Oczywiście. Ważne by przyrząd pokazywał tak samo zawsze. Jak się nauczysz go używać, to zawsze prawidłowo naświetlisz. Nie darmo pomiar światła od dziesięcioleci spędza sen z powiek producentów aparatów z wbudowanym światłomierzem, i producentom samodzielnych światłomierzy. I nie powstał jeszcze aparat, który by sam za każdym razem prawidłowo naświetlił.
Oba pokazują niepoprawnie. Bo oba zkładają jakiś kompromis i równanie do jakiegoś wzorca. Gdybyś zmusił oba te światłomierze do pokazania strumienia świetlnego jaki mierzą, to okazałoby się, że oba pokazują to samo.
Tu chodzi o tego kota, jak szary on będzie. Wg jednego światłomierza kot będzie bardziej, w wg drugiego mniej szary. O ile w ogóle można powiedzieć, że coś jest mniej lub bardziej szare.
Może lepiej mniej lub bardziej białe/czarne.

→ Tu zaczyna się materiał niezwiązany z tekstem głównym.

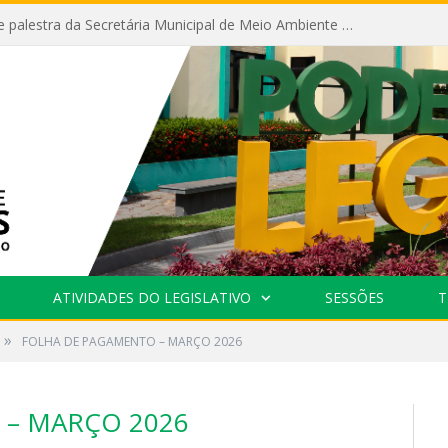
Câmara recebe palestra da Secretária Municipal de Meio Ambiente sobre as ações da “SEMANA DO MEIO AMBIENTE”
ATIVIDADES DO LEGISLATIVO
SESSÕES
T
»
FOLHA DE PAGAMENTO – MARÇO 2026
 – MARÇO 2026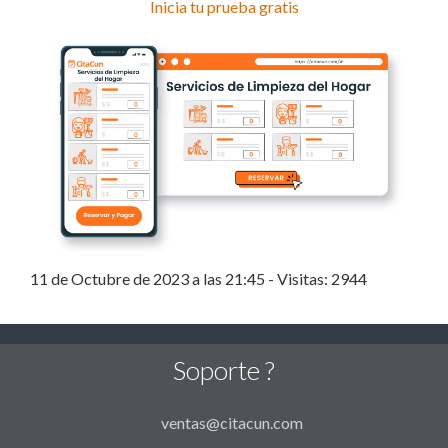
Inicia tu prueba gratis
11 de Octubre de 2023 a las 21:45 - Visitas: 2944
Soporte ?
ventas@citacun.com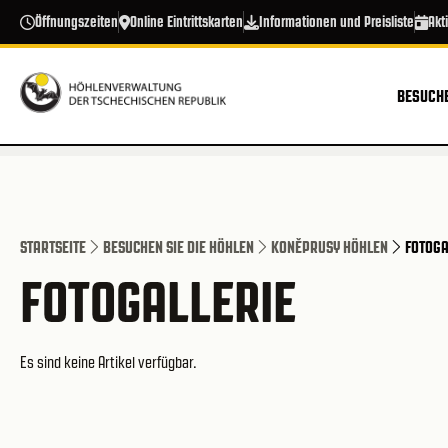
Direkt zum Inhalt
Öffnungszeiten
Online Eintrittskarten
Informationen und Preisliste
Akt
BESUCHE
STARTSEITE
BESUCHEN SIE DIE HÖHLEN
KONĚPRUSY HÖHLEN
FOTOGA
FOTOGALLERIE
Es sind keine Artikel verfügbar.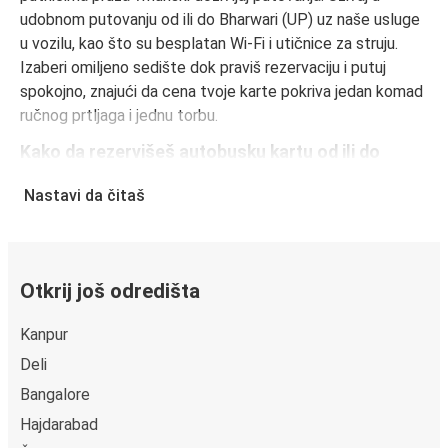
udobnom putovanju od ili do Bharwari (UP) uz naše usluge
u vozilu, kao što su besplatan Wi-Fi i utičnice za struju.
Izaberi omiljeno sedište dok praviš rezervaciju i putuj
spokojno, znajući da cena tvoje karte pokriva jedan komad
ručnog prtljaga i jednu torbu.
Kako da rezervišeš autobusku kartu od ili do
Bharwari (UP)
Nastavi da čitaš
Rezervisanje karte za FlixBus je lako: na ovom veb-sajtu ili
u besplatnoj FlixBus aplikaciji možeš da rezervišeš kartu u
svega nekoliko klikova. Kada kupuješ kartu od ili do
Bharwari (UP) onlajn, možeš da izabereš između različitih
Otkrij još odredišta
sigurnih onlajn načina plaćanja, kao što su kreditna kartica,
Paypal, Google i Apple Pay. Druga mogućnost je da platiš
Kanpur
u gotovini u autobusu ili na prodajnom mestu.
Deli
Bangalore
Hajdarabad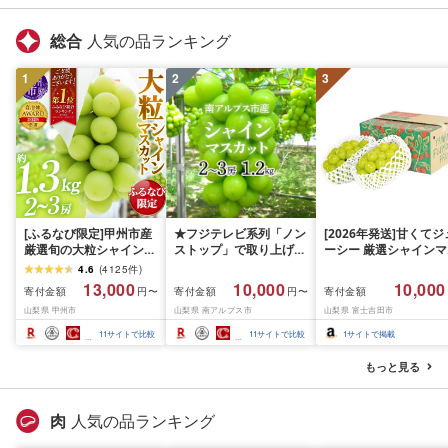
総合
人気の品ランキング
1
2
3
[ふるなび限定]甲州市産
★フジテレビ系列「ノン
[2026年発送]甘くてジ
厳選旬の大粒シャインマ
ストップ」で取り上げら
ーシー 厳選シャインマ
スカット 約1.3kg 2〜3
れました!★[2026年発送
スカット1.2kg (2026
4.6
(
4125
件
)
房[2026年発送]
先行予約]南アルプス市
月前半(1〜15日)から1
13,000
10,000
10,000
寄付金額
寄付金額
寄付金額
円〜
円〜
(MG)B12-472 FN-
産シャインマスカット
月下旬までの発送) フ
山梨県 甲州市
山梨県 南アルプス市
山梨県 富士吉田市
Limited-VO シャインマ
1.2kg以上(2〜3房)ふる
ーツ ぶどう 果物 山梨
スカット フルーツ
さと納税 おすすめ 山梨
産 2026 旬 大粒 高級 
11
サイトで比較
11
サイトで比較
1
サイトで掲載
県 南アルプス市 送料無
ドウ 葡萄 富士吉田市
料 AL
もっと見る
肉
人気の品ランキング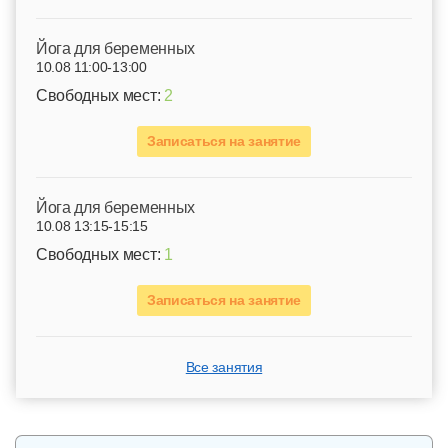
Йога для беременных
10.08 11:00-13:00
Свободных мест:
2
Записаться на занятие
Йога для беременных
10.08 13:15-15:15
Свободных мест:
1
Записаться на занятие
Все занятия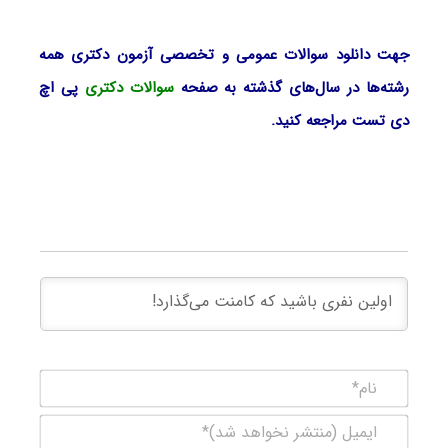
جهت دانلود سوالات عمومی و تخصصی آزمون دکتری همه
رشته‌ها در سال‌های گذشته به صفحه
سوالات دکتری
پی اچ
دی تست مراجعه کنید.
نام*
ایمیل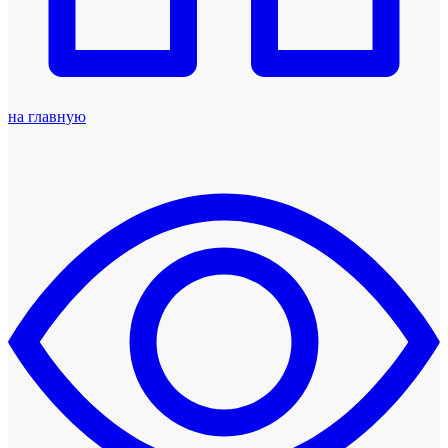
на главную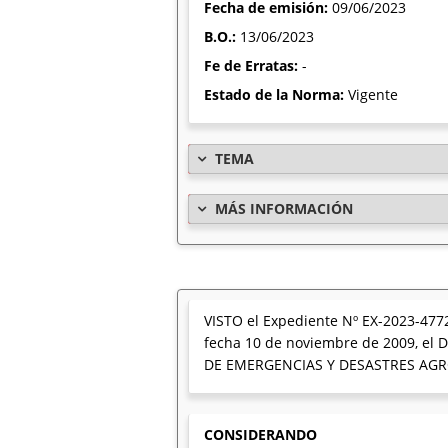
Fecha de emisión:
09/06/2023
B.O.:
13/06/2023
Fe de Erratas:
-
Estado de la Norma:
Vigente
TEMA
MÁS INFORMACIÓN
VISTO el Expediente Nº EX-2023-477
fecha 10 de noviembre de 2009, el D
DE EMERGENCIAS Y DESASTRES AGRO
CONSIDERANDO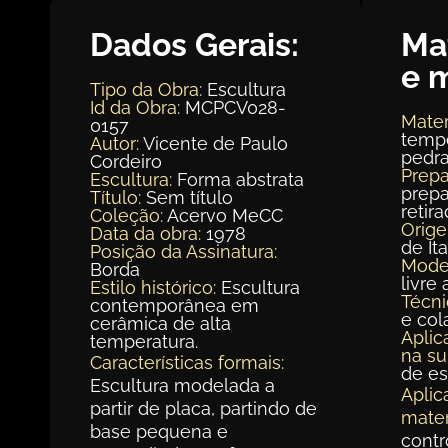
Dados Gerais:
Ma
e 
Tipo da Obra:
Escultura
Id da Obra:
MCPCV028-
Mater
0157
tempe
Autor:
Vicente de Paulo
pedra
Cordeiro
Prepa
Escultura:
Forma abstrata
prepa
Título:
Sem título
retir
Coleção:
Acervo MeCC
Orig
Data da obra:
1978
de It
Posição da Assinatura:
Mode
Borda
livre 
Estilo histórico:
Escultura
Técni
contemporânea em
e co
cerâmica de alta
Aplic
temperatura.
na su
Características formais:
de e
Escultura modelada a
Aplic
partir de placa, partindo de
mater
base pequena e
contr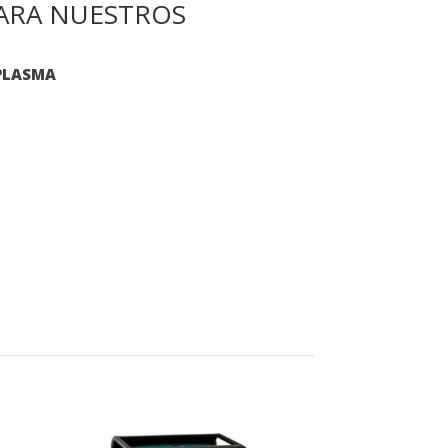
PARA NUESTROS
 PLASMA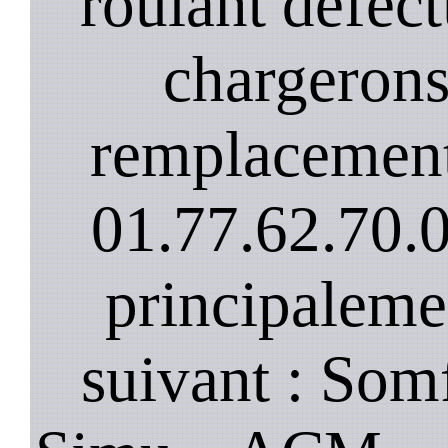
roulant défec
chargerons
remplacement
01.77.62.70.
principaleme
suivant : Som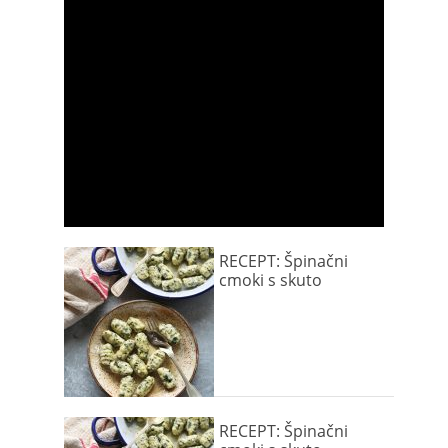
RECEPT: Špinačni
cmoki s skuto
RECEPT: Špinačni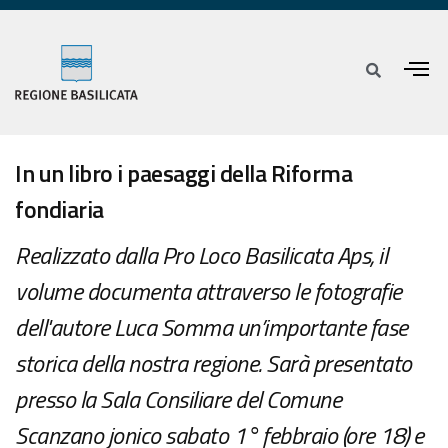
In un libro i paesaggi della Riforma
fondiaria
Realizzato dalla Pro Loco Basilicata Aps, il
volume documenta attraverso le fotografie
dell'autore Luca Somma un’importante fase
storica della nostra regione. Sarà presentato
presso la Sala Consiliare del Comune
Scanzano jonico sabato 1° febbraio (ore 18) e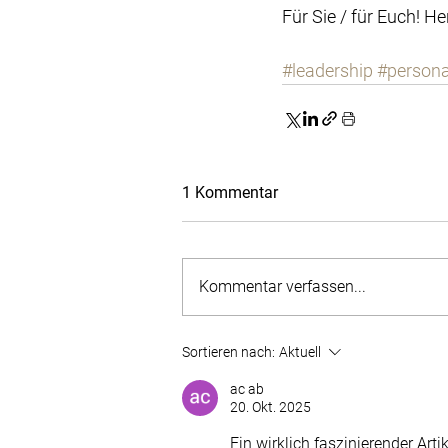
Für Sie / für Euch! 
#leadership
#person
1 Kommentar
Kommentar verfassen...
Sortieren nach:
Aktuell
ac ab
20. Okt. 2025
Ein wirklich faszinierender Arti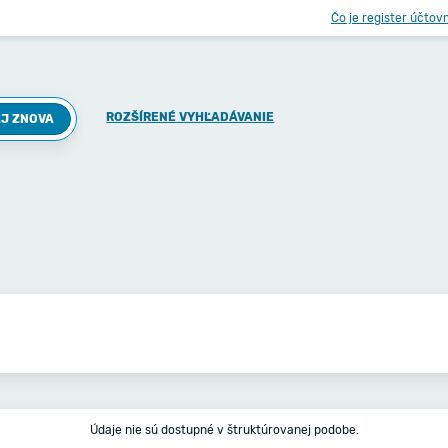
Čo je register účtov
ROZŠÍRENÉ VYHĽADÁVANIE
J ZNOVA
Údaje nie sú dostupné v štruktúrovanej podobe.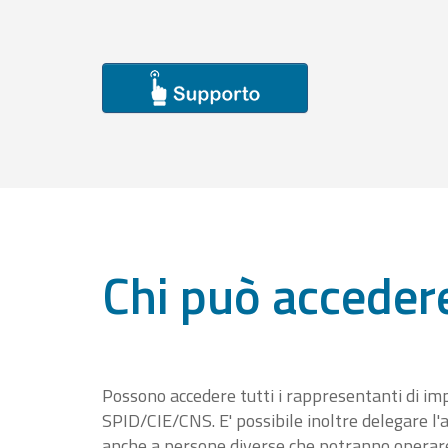
Chi può acceder
Possono accedere tutti i rappresentanti di im
SPID/CIE/CNS. E' possibile inoltre delegare l'a
anche a persone diverse che potranno operare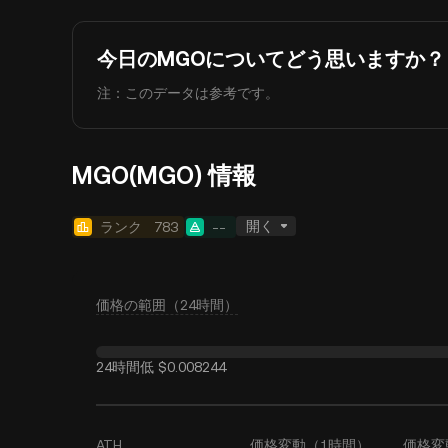
今日のMGOについてどう思いますか？
注：このデータは参考です。
MGO(MGO) 情報
開く
ランク
783
--
価格の範囲（24時間）
24時間低
$0.008244
ATH
価格変動（1時間）
価格変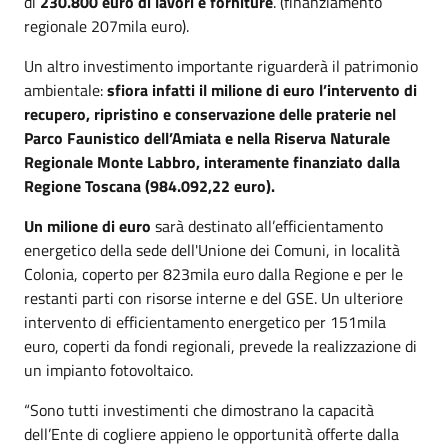
di
230.800 euro di lavori e forniture
. (finanziamento
regionale 207mila euro).
Un altro investimento importante riguarderà il patrimonio
ambientale:
sfiora infatti il milione di euro l’intervento di
recupero, ripristino e conservazione delle praterie
nel
Parco Faunistico dell’Amiata e nella Riserva Naturale
Regionale Monte Labbro, interamente finanziato dalla
Regione Toscana (984.092,22 euro).
Un milione di euro
sarà destinato all’efficientamento
energetico della sede dell'Unione dei Comuni, in località
Colonia, coperto per 823mila euro dalla Regione e per le
restanti parti con risorse interne e del GSE. Un ulteriore
intervento di efficientamento energetico per 151mila
euro, coperti da fondi regionali, prevede la realizzazione di
un impianto fotovoltaico.
“Sono tutti investimenti che dimostrano la capacità
dell’Ente di cogliere appieno le opportunità offerte dalla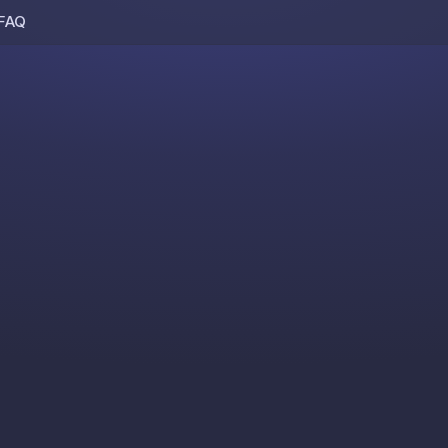
FAQ
Skip to content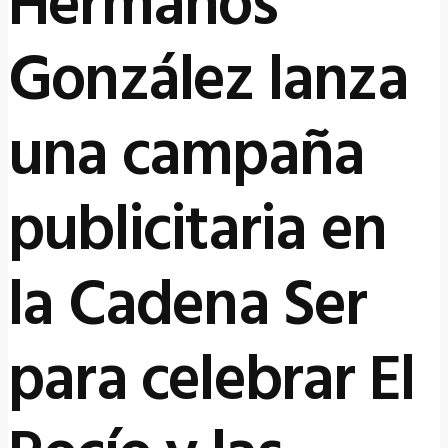
Hermanos
González lanza
una campaña
publicitaria en
la Cadena Ser
para celebrar El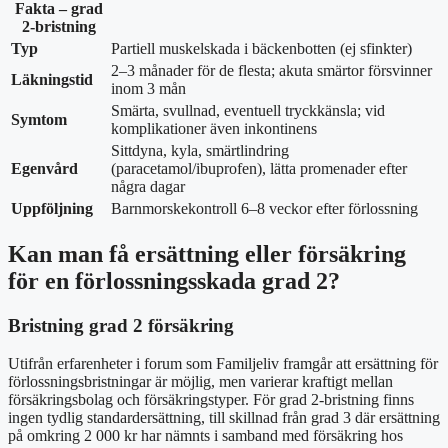
Fakta – grad
2-bristning
Typ
Partiell muskelskada i bäckenbotten (ej sfinkter)
2–3 månader för de flesta; akuta smärtor försvinner
Läkningstid
inom 3 mån
Smärta, svullnad, eventuell tryckkänsla; vid
Symtom
komplikationer även inkontinens
Sittdyna, kyla, smärtlindring
Egenvård
(paracetamol/ibuprofen), lätta promenader efter
några dagar
Uppföljning
Barnmorskekontroll 6–8 veckor efter förlossning
Kan man få ersättning eller försäkring
för en förlossningsskada grad 2?
Bristning grad 2 försäkring
Utifrån erfarenheter i forum som Familjeliv framgår att ersättning för
förlossningsbristningar är möjlig, men varierar kraftigt mellan
försäkringsbolag och försäkringstyper. För grad 2-bristning finns
ingen tydlig standardersättning, till skillnad från grad 3 där ersättning
på omkring 2 000 kr har nämnts i samband med försäkring hos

Tak czy inaczej mierząc światło odbite musimy wiedzieć w którym miejscu na krzywej umieści nam fotografowany obiekt nasz światłomierz. Bez tej wiedzy nie ma mowy o precyzyjnym naświetleniu slajdu. W przypadku cz-b nie ma to znaczenia. Na pewno nie ma w stopniu niosącym jakieś poważne implikacje.